4. Foster a work environment that provides all employees with support from co-workers and supervisors. Build empathetic managerial capability and communication platforms that foster trust, openness and supportive environment. All conversations cannot and should not be work related and transactional. Get to know your team members better.
5. Recognize that every employee is different and make an effort to understand employees’ preference relating to their work and work environments, way of working, way of communicating, way of maintaining personal and professional boundaries and respect choices.

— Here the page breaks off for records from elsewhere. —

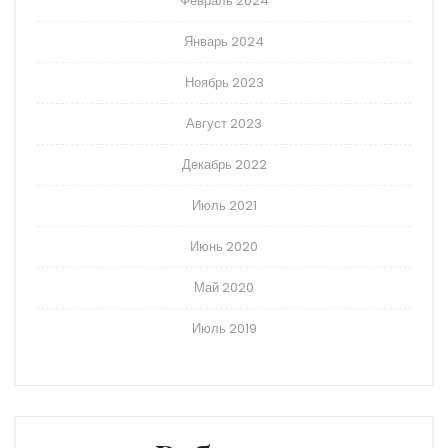
Февраль 2024
Январь 2024
Ноябрь 2023
Август 2023
Декабрь 2022
Июль 2021
Июнь 2020
Май 2020
Июль 2019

6. Corporate leaders can also create clear and confidential guidelines for reporting and responding to Covid-19 cases among employees, so that employees feel safe reporting if they become sick and secure that they will have a job when they have recovered.
As a society
1. Try to help others; it will make you feel better: As a quote says “We’re standing far apart now so we can embrace each other later.”Those who focus on others in need and support their communities, especially during times of crises, tend to be happier and healthier than those who don’t. Helping others not only makes a difference to your community and even to the wider world at this time, it can also support your own mental health and well-being. There are various ways in which you can help and give back like:
a) Reach out to others in need: If you know people in your community who are isolated—particularly the elderly or disabled—you can still offer support. Perhaps an older neighbor needs help with groceries or fulfilling a prescription? You can always leave packages on their doorstep to avoid direct contact.

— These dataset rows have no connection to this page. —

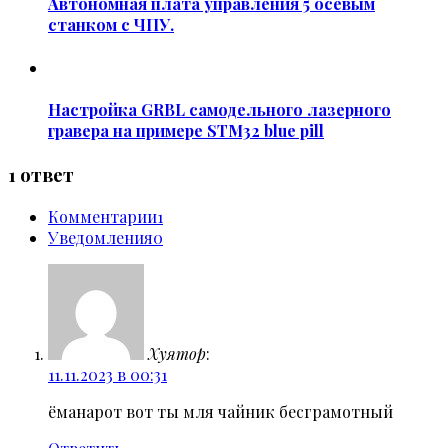
Автономная плата управления 5 осевым
станком с ЧПУ.
Настройка GRBL самодельного лазерного
гравера на примере STM32 blue pill
1 ответ
Комментарии
1
Уведомления
0
Хуятор
:
11.11.2023 в 00:31
ёманарот вот ты мля чайник бесграмотный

b) Donate: Donate to food banks, donate to an organization that’s making a difference during the pandemic. Some possibilities include hospitals and health centers or national and local charities that provide housing, financial assistance, or food. You can help older adults, low-income families, and others in need by donating food or cash.
c) Be a support for someone: If friends or loved ones are panicking, try to help them gain some perspective on the situation. Instead of scaremongering or giving credence to false rumors, refer them to reputable news sources. Being a positive, uplifting influence in these anxious times can help you feel better about your own situation too.
Just remember that we all are in this together. The uncertainty and the fears are not permanent. There will be good days and bad days, so stay optimistic. Try to look at the bright side of this situation.
No matter how serious and sad all of this is, there are upsides as well. Look at the opportunities you have, you can have more time if planned well; you can reflect on your strengths and areas where you need to develop further, opportunity to reconnect with near and dear ones be it virtually, and yes not to forget the cleaner environment. And like every phase in life, this too shall pass.